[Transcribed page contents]
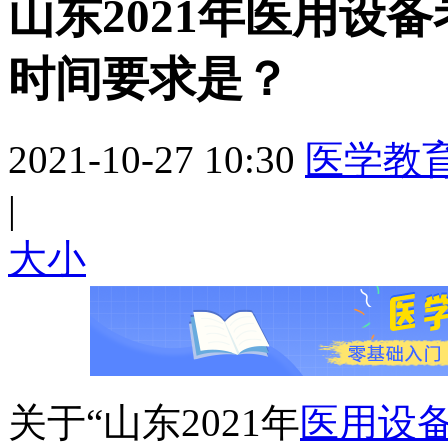
山东2021年医用设
时间要求是？
2021-10-27 10:30
医学教
|
大
小
关于“山东2021年
医用设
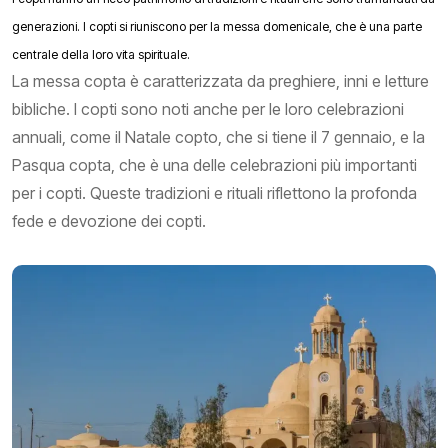
generazioni. I copti si riuniscono per la messa domenicale, che è una parte
centrale della loro vita spirituale.
La messa copta è caratterizzata da preghiere, inni e letture
bibliche. I copti sono noti anche per le loro celebrazioni
annuali, come il Natale copto, che si tiene il 7 gennaio, e la
Pasqua copta, che è una delle celebrazioni più importanti
per i copti. Queste tradizioni e rituali riflettono la profonda
fede e devozione dei copti.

• [The problem]: Please find all lines of the entries that hold the string "loro" and copy them.

• [Task response]:
centrale della loro vita spirituale.
bibliche. I copti sono noti anche per le loro celebrazioni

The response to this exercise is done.